Fachleute rechneten vor, wie lange den fünf Eingeschlossenen die Atemluft reichen würde – es war dieser grausige Countdown vor der Kulisse der legendären „Titanic“, der das Drama erst recht zum Mega-Medienereignis machte.
Am 22. Juni dann traurige Gewissheit: Ein ferngesteuertes Tauchfahrzeug entdeckte Trümmer am Boden des Atlantiks – nur 500 Meter vom Bug der „Titanic“ entfernt. Der Tod hatte die Besatzung der „Titan“ in Bruchteilen von Millisekunden ereilt: Das Tauchboot implodierte unter dem ungeheuren Druck von Tausenden Metern Wasser.
Experten äußerten die Gewissheit, dass die Menschen an Bord nicht mal mehr Zeit hatten, sich vor dem Tod zu fürchten.
Vermutlich hatte sich das Unglück bereits am Tag des Aufbruchs ereignet, als das Mutterschiff den Kontakt verlor.
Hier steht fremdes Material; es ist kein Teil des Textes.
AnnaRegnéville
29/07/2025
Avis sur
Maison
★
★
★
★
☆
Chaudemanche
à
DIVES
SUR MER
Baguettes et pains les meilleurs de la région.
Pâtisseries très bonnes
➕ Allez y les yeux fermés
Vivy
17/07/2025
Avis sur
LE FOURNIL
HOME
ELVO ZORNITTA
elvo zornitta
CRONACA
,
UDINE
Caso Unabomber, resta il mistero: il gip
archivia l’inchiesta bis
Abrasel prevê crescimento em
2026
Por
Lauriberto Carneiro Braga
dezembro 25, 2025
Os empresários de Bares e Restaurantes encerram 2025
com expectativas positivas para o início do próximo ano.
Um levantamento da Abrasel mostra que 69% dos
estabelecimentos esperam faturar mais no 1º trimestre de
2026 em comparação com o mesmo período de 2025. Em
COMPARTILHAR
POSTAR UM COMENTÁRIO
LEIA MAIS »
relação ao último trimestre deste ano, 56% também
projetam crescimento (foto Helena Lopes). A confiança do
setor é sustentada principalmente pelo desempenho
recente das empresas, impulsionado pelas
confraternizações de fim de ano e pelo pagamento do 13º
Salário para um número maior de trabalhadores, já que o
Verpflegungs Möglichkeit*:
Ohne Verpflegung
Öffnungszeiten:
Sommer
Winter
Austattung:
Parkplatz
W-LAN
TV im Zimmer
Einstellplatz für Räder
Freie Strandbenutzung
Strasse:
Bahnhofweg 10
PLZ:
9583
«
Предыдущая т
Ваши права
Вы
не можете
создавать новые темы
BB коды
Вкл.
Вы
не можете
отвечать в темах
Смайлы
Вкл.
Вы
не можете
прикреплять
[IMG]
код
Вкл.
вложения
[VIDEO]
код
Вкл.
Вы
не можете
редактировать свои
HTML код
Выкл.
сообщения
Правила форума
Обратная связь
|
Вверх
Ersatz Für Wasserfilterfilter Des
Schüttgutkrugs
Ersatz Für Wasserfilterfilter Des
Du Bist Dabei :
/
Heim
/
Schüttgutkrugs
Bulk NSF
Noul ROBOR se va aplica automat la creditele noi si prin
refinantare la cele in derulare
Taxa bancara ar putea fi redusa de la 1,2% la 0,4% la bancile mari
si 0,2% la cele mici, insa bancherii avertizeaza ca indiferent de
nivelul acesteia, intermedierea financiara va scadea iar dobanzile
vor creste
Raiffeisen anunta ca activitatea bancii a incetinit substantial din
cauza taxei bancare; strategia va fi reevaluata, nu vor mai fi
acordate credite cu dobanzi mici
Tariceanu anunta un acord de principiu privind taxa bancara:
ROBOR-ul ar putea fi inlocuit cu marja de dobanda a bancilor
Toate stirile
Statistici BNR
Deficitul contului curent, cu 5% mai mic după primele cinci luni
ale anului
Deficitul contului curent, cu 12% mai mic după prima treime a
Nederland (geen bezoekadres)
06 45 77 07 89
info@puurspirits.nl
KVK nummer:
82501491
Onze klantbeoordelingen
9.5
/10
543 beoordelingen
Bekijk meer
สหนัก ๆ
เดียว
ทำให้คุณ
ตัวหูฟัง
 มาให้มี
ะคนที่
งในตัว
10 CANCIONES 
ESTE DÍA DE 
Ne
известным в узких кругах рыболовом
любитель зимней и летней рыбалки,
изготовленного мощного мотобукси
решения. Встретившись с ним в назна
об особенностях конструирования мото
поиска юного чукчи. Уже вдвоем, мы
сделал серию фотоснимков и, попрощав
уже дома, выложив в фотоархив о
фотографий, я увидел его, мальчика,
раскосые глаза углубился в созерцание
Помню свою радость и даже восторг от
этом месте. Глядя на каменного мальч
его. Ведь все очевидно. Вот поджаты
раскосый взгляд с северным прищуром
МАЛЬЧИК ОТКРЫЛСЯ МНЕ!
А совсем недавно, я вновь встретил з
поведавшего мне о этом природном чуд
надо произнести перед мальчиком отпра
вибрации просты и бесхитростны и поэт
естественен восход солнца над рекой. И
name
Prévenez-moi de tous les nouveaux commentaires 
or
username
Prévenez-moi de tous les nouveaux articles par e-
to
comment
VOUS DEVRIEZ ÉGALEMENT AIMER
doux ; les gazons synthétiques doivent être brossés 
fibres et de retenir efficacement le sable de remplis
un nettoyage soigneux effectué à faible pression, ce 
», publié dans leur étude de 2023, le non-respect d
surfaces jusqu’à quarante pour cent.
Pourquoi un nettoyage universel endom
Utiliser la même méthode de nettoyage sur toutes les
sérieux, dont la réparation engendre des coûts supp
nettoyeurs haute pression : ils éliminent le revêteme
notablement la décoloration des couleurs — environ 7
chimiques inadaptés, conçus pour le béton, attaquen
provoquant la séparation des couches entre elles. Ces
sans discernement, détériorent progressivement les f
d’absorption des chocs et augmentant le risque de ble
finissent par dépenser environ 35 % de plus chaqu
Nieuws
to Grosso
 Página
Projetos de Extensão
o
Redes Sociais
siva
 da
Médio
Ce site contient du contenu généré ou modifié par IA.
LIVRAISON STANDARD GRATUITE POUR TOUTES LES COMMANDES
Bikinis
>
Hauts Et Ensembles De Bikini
Auch in Rosenheim hatten viele Menschen um das U-Boot und seine fünf Passagiere gebangt. Und so war auch in der Region die Bestürzung groß, als klar wurde, dass Christine Dawood Mann und Sohn verloren hatte. Zum Beispiel Richard Teichner, Vorsitzender des Trachtenvereins Alt Rosenheim. Christine Dawood ist Mitglied dort, der Verein schickte sogar eine Abordnung nach London, als Christine 2001 dort ihren Shahzada heiratete.
Eine glückliche
Beziehung
Eine glückliche Beziehung, ein Traumpaar. Da waren sich alle einig. „Die beiden passten super zusammen“, sagte Teichner, der den Milliardär Shahzada Dawood und seine Familie wegen seiner Freundlichkeit und Bescheidenheit in guter Erinnerung behalten wird. „Wir sind ab und zu beim Grillen zusammengesessen, mit einem Glaserl Wein oder Bier. Als wenn der Nachbar zu Besuch wär.“ Gleich nach der Katastrophe wurde Kritik laut, vor allem am Veranstalter Ocean Gate. Fachleute kritisierten, dass der Druckkörper der „Titan“ eine Fehlkonstruktion gewesen sei. Schon bei Fahrten zuvor waren Probleme aufgetaucht, 2021 hatte eine Mission sogar abgebrochen werden müssen. Anders als bei der „Titanic“: Das als unsinkbar gepriesene Schiff sank gleich bei seiner Jungfernfahrt.